Overall this is fantastic. Some select quotes:
The absence of complaining should be taken as a sign that something is rotting in a society. Complaining is beautiful. Complaining should be encouraged. Complaining means you have a chance.
[F]or marginalised and stigmatised groups – racial and religious minorities, women, the poor, people who lack civic rights – complaining is the first step in removing the shame from a lifetime of being told one’s problems are unimportant, non-existent, or even a cause for gratitude. Complaining alerts the world that the problem is a problem.
It could always be worse, they say. They don’t like to say that it could always be better, because that would require redress.
People hate complaining because they do not like to listen. When you listen to someone complaining, you are forced to acknowledge them as a human being instead of a category.
There is one thing I feel compelled to respond to:
Complainers suffer the cruel imperatives of optimism: lighten up, suck it up, chin up, buck up. In other words: shut up.
Yesterday I devoured Rebecca Solnit’s book Hope in the Dark. It’s about making a place for hope in activism, and recognizing victories even when they aren’t the end of the struggle, or aren’t the victory you hoped for. The future is dark, but only because we cannot see it, and hope is (or should be) a spur to action.

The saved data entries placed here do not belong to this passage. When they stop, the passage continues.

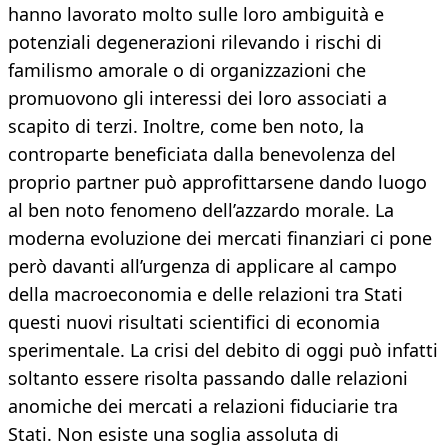
hanno lavorato molto sulle loro ambiguità e
potenziali degenerazioni rilevando i rischi di
familismo amorale o di organizzazioni che
promuovono gli interessi dei loro associati a
scapito di terzi. Inoltre, come ben noto, la
controparte beneficiata dalla benevolenza del
proprio partner può approfittarsene dando luogo
al ben noto fenomeno dell’azzardo morale. La
moderna evoluzione dei mercati finanziari ci pone
però davanti all’urgenza di applicare al campo
della macroeconomia e delle relazioni tra Stati
questi nuovi risultati scientifici di economia
sperimentale. La crisi del debito di oggi può infatti
soltanto essere risolta passando dalle relazioni
anomiche dei mercati a relazioni fiduciarie tra
Stati. Non esiste una soglia assoluta di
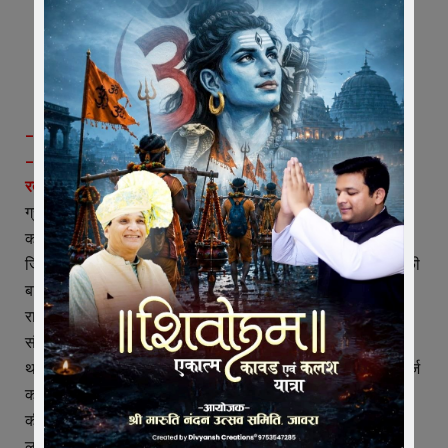
– मोटर साईकल के नंबर से हुई पहचान, राजस्थान के निकले आरोपी
– पुलिस ने किया गिरफ्तार
रतलाम।
चांदनी चौक स्थित सौभाग्य ज्वेलर्स की दुकान में 15 मई को
ग्राहक बनकर आए पति पत्नी ने सोने की बालियां चुराई और भागने में
कामयाब हो गए, लेकिन बाली चुराते हुए वे दोनो सीसीटीवी में कैद हो गए,
जिसके आधार पर पुलिस ने ज्वेलरी शॉप से बाली चुराने वाले पति पत्नी की
बाईक नंबर के आधार पर पहचान की और उन्है गिरफ्तार किया। आरोपी
राजस्थान के दानपुर के निवासी हैं।
सौभाग्य ज्वेलर्स संचालक संजय पिता अनोखीलाल छाजेड़ ने माणकचौक
थाने पर दुकान से 5.50 ग्राम की सोने की बाली चोरी होने की रिपोर्ट दर्ज
कराई। जिस पर माणकचौक थाना प्रभारी रणजीत सिंगार ने टीम गठित
की गई। टीम द्वारा ज्वेलर्स की दुकान मे लगे सीसीटीवी फूटेज व शहर मे
लगे सीसीटीवी कैमरे खंगाले। कैमरे में दिखे संदिग्ध लोगों की पहचान कर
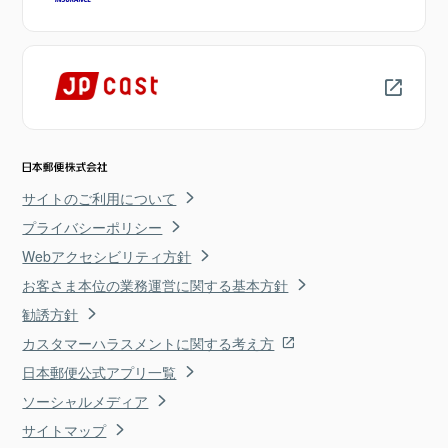
サイトのご利用について
プライバシーポリシー
Webアクセシビリティ方針
お客さま本位の業務運営に関する基本方針
勧誘方針
カスタマーハラスメントに関する考え方
日本郵便公式アプリ一覧
ソーシャルメディア
サイトマップ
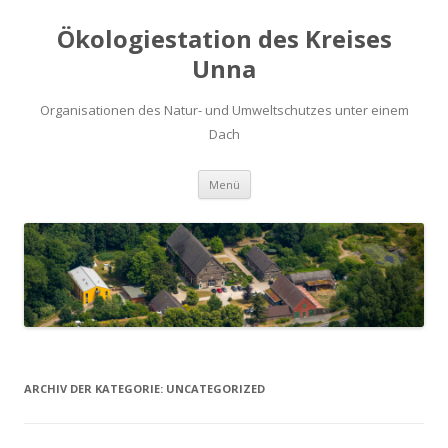
Ökologiestation des Kreises
Unna
Organisationen des Natur- und Umweltschutzes unter einem
Dach
Zum
Menü
Inhalt
springen
ARCHIV DER KATEGORIE:
UNCATEGORIZED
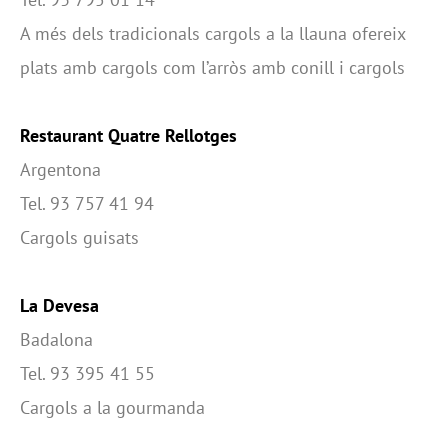
A més dels tradicionals cargols a la llauna ofereix
plats amb cargols com l’arròs amb conill i cargols
Restaurant Quatre Rellotges
Argentona
Tel. 93 757 41 94
Cargols guisats
La Devesa
Badalona
Tel. 93 395 41 55
Cargols a la gourmanda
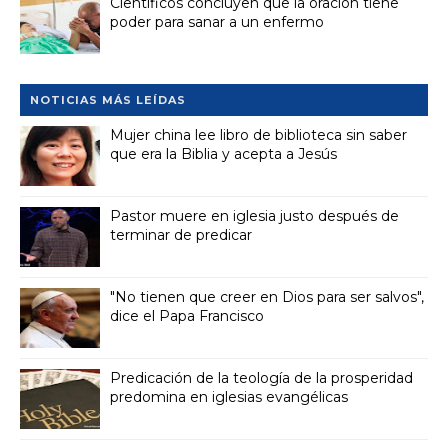
Científicos concluyen que la oración tiene
poder para sanar a un enfermo
NOTICIAS MÁS LEÍDAS
Mujer china lee libro de biblioteca sin saber
que era la Biblia y acepta a Jesús
Pastor muere en iglesia justo después de
terminar de predicar
"No tienen que creer en Dios para ser salvos",
dice el Papa Francisco
Predicación de la teología de la prosperidad
predomina en iglesias evangélicas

I call myself an optimist. I cannot honestly do otherwise. To my mind, the “cruel imperatives” Kendzior lists, if they go by the name optimism, are passing under false pretenses. This is not my optimism. It is a blind belief that things will get better if nobody does anything, if nobody rocks the boat. It is cruel, yes, and chained to the status quo. It is afraid of confrontation, it is afraid that if we dare to change things then they will get worse. This is not my optimism.
My optimism trusts in the bravery and ingenuity of individuals and groups. It believes that we can make the world better. It furiously insists that another world is possible, and if you do not see this it is only because your imagination has been blinkered. It thinks that the best way forward is to unblinker our collective imaginations, to see with clear eyes the problems all around and also the first steps on the paths out.
My optimism believes that if we dare to change things, they may very well get better; in fact they almost always have.
So complain, and thereby strip away the rose-colored glasses. Force us to confront the rocky straits so that we may see the way through and perhaps emerge in a new and better world.